Task objective — Transcribe the data exactly, omitting whatever pictures it holds.
===== Information shown =====
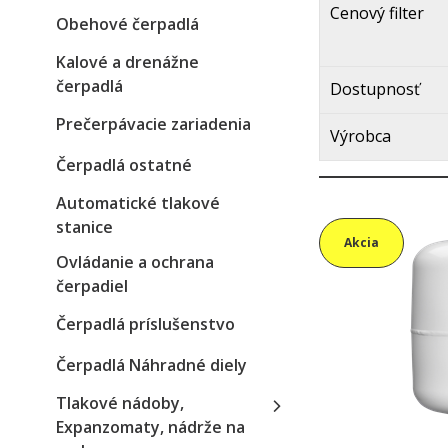
Cenový filter
Obehové čerpadlá
Kalové a drenážne
čerpadlá
Dostupnosť
Prečerpávacie zariadenia
Výrobca
Čerpadlá ostatné
Automatické tlakové
stanice
Akcia
Ovládanie a ochrana
čerpadiel
Čerpadlá príslušenstvo
Čerpadlá Náhradné diely
Tlakové nádoby,
Expanzomaty, nádrže na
=====
Written solution —
Cenový filter
Obehové čerpadlá
Kalové a drenážne
čerpadlá
Dostupnosť
Prečerpávacie zariadenia
Výrobca
Čerpadlá ostatné
Automatické tlakové
stanice
Akcia
Ovládanie a ochrana
čerpadiel
Čerpadlá príslušenstvo
Čerpadlá Náhradné diely
Tlakové nádoby,
Expanzomaty, nádrže na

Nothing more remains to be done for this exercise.